For Saint-Saëns: Cello Concerto No. 1 – we were introduced to renowned musical pioneer, cellist Matt Haimovitz.
He has inspired classical music lovers and countless new listeners by bringing his artistry to concert halls and clubs, outdoor festivals and intimate coffee houses- any venue where passionate music can be heard. Before tonight’s show I always thought that this piece was best done by Jacqueline de Pre, however, my opinion has definitely changed. Haimovitz not only played this piece to perfection, but actually became part of the music. All of the mood-changes were done flawlessly, the story told with such feeling and emotion that it left us wanting more. My daughter, Jessica, was able to talk to the soloist and asked him what he enjoyed most about tonight’s performance. “I enjoyed it, I felt that everyone was listening well, the Maestro gave me complete freedom it was really free; really nice”. It was nice to have Matt with us for the first time; but hopefully not the last.
“Silent Woods “; Antonin Dvořák was an amazing composer of amazing works, this particular piece was part of a suite of piano pieces, the 5th part of the cycle for piano for four hands. Our guest cellist was back in the second half and started with this piece. The cello was played well and had such a mournful sound. The emotion and longing that were conveyed left the listener not only on the edge of their seats but also holding our breaths.
Rimsky-Korsakov: Scheherazade 1001 Nights. Our last piece of the evening was the “Arabian Nights” series, with the Sultan who is wicked and pompous being played by the horns and the Scheherazade being interpreted by the solo violin played by Jennifer Baccante, our Concertmaster for the evening. The changes in the horns show the drastic modification in the Sultan’s point of view about his wife as she tells him tale after tale for 1001 nights. We started off hearing about “The Sea and Sinbad’s Ship” and continued with “The Tale of the Kalendar Prince”, by the time we reached “The Young Prince & the Young Princess” we began hearing changes in the horns, during the “Festival at Baghdad” there is a definite transformation and one can sense that the Sultan is no longer determined to kill his wife. This is a piece that is considered to be Rimsky-Korsakov’s most popular work.
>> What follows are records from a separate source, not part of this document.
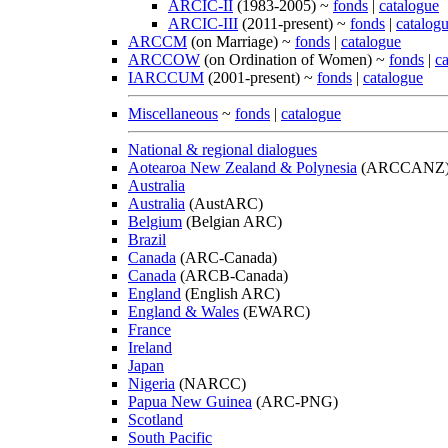
ARCIC-II
(1983-2005) ~
fonds
|
catalogue
ARCIC-III
(2011-present) ~
fonds
|
catalog
ARCCM
(on Marriage) ~
fonds
|
catalogue
ARCCOW
(on Ordination of Women) ~
fonds
|
c
IARCCUM
(2001-present) ~
fonds
|
catalogue
Miscellaneous
~
fonds
|
catalogue
National & regional dialogues
Aotearoa New Zealand & Polynesia
(ARCCANZ
Australia
Australia
(AustARC)
Belgium
(Belgian ARC)
Brazil
Canada
(ARC-Canada)
Canada
(ARCB-Canada)
England
(English ARC)
England & Wales
(EWARC)
France
Ireland
Japan
Nigeria
(NARCC)
Papua New Guinea
(ARC-PNG)
Scotland
South Pacific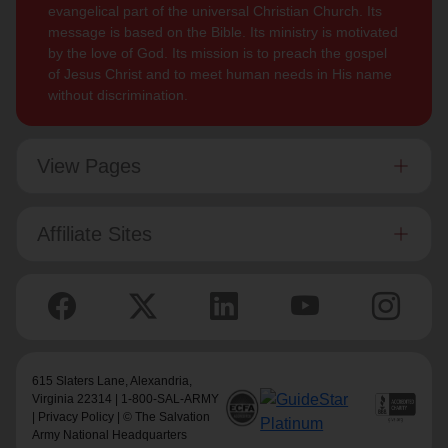
evangelical part of the universal Christian Church. Its
message is based on the Bible. Its ministry is motivated
by the love of God. Its mission is to preach the gospel
of Jesus Christ and to meet human needs in His name
without discrimination.
View Pages
Affiliate Sites
615 Slaters Lane, Alexandria,
Virginia 22314 | 1-800-SAL-ARMY
|
Privacy Policy
| © The Salvation
Army National Headquarters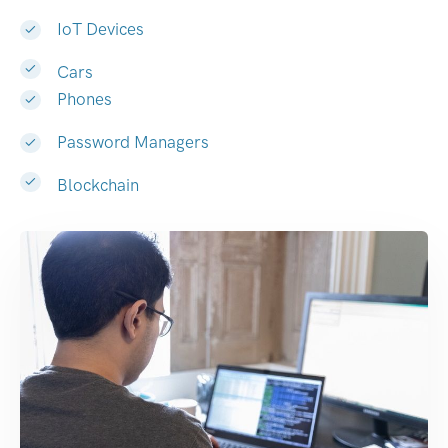
IoT Devices
Cars
Phones
Password Managers
Blockchain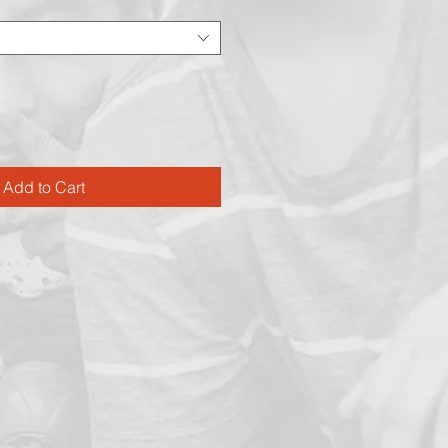
Add to Cart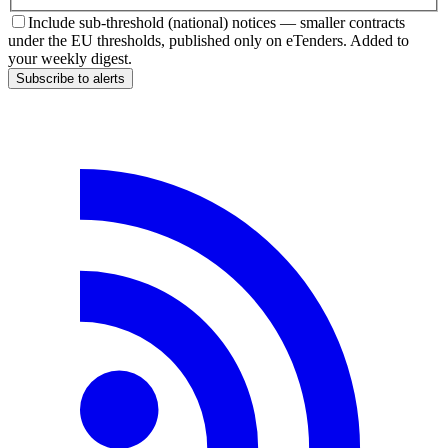
Include sub-threshold (national) notices — smaller contracts
under the EU thresholds, published only on eTenders. Added to
your weekly digest.
Subscribe to alerts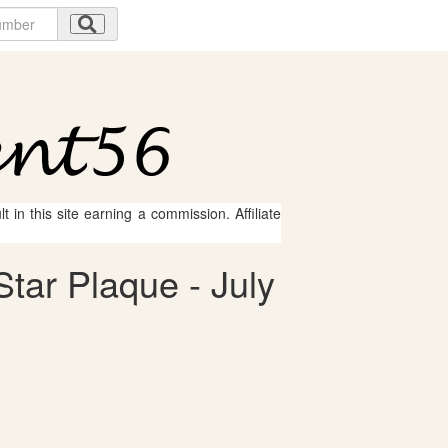
 in this site earning a commission. Affiliate
Star Plaque - July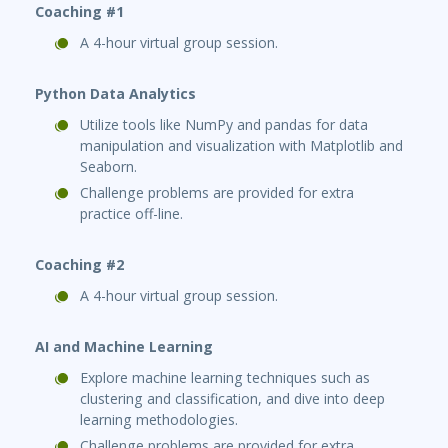
Coaching #1
A 4-hour virtual group session.
Python Data Analytics
Utilize tools like NumPy and pandas for data
manipulation and visualization with Matplotlib and
Seaborn.
Challenge problems are provided for extra
practice off-line.
Coaching #2
A 4-hour virtual group session.
AI and Machine Learning
Explore machine learning techniques such as
clustering and classification, and dive into deep
learning methodologies.
Challenge problems are provided for extra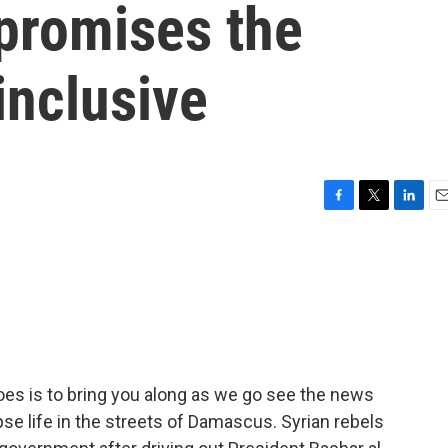
 promises the
inclusive
F
T
L
E
a
w
i
m
c
i
n
a
e
t
k
i
b
t
e
l
o
e
d
o
r
I
k
n
oes is to bring you along as we go see the news
se life in the streets of Damascus. Syrian rebels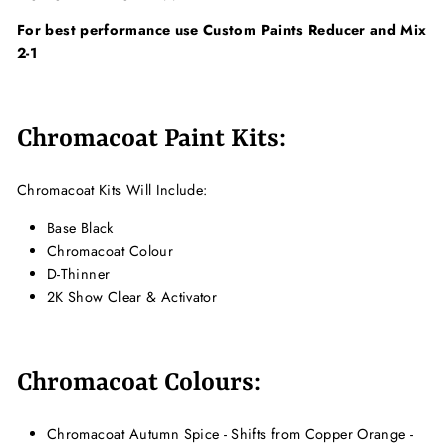
For best performance use Custom Paints Reducer and Mix
2-1
Chromacoat Paint Kits:
Chromacoat Kits Will Include:
Base Black
Chromacoat Colour
D-Thinner
2K Show Clear & Activator
Chromacoat Colours:
Chromacoat Autumn Spice - Shifts from Copper Orange -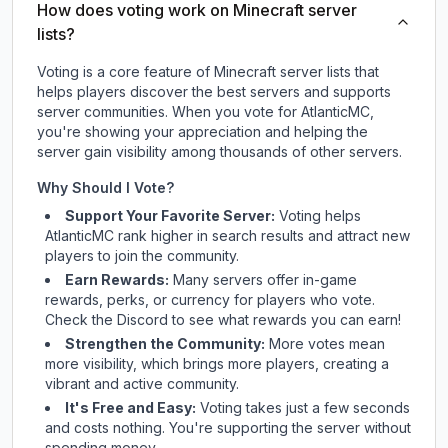
How does voting work on Minecraft server
lists?
Voting is a core feature of Minecraft server lists that
helps players discover the best servers and supports
server communities. When you vote for
AtlanticMC
,
you're showing your appreciation and helping the
server gain visibility among thousands of other servers.
Why Should I Vote?
Support Your Favorite Server:
Voting helps
AtlanticMC
rank higher in search results and attract new
players to join the community.
Earn Rewards:
Many servers offer in-game
rewards, perks, or currency for players who vote.
Check
the Discord
to see what rewards you can earn!
Strengthen the Community:
More votes mean
more visibility, which brings more players, creating a
vibrant and active community.
It's Free and Easy:
Voting takes just a few seconds
and costs nothing. You're supporting the server without
spending money.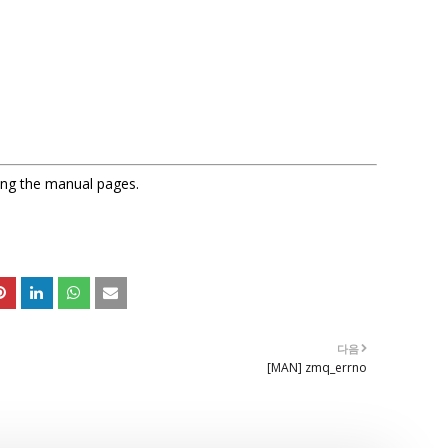
sing the manual pages.
다음
[MAN] zmq_errno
The reasons for the piece’s abiding popularity are clear enough; it is a score replete with beguiling orchestral colours, fresh and piquant melodies, with a mildly oriental flavour, a rhythmic vitality largely absent from many orchestral works of the later 19th century.
Tonight’s performances were absolutely amazing and definitely something that I enjoyed both listening to, and also having the opportunity to write about it.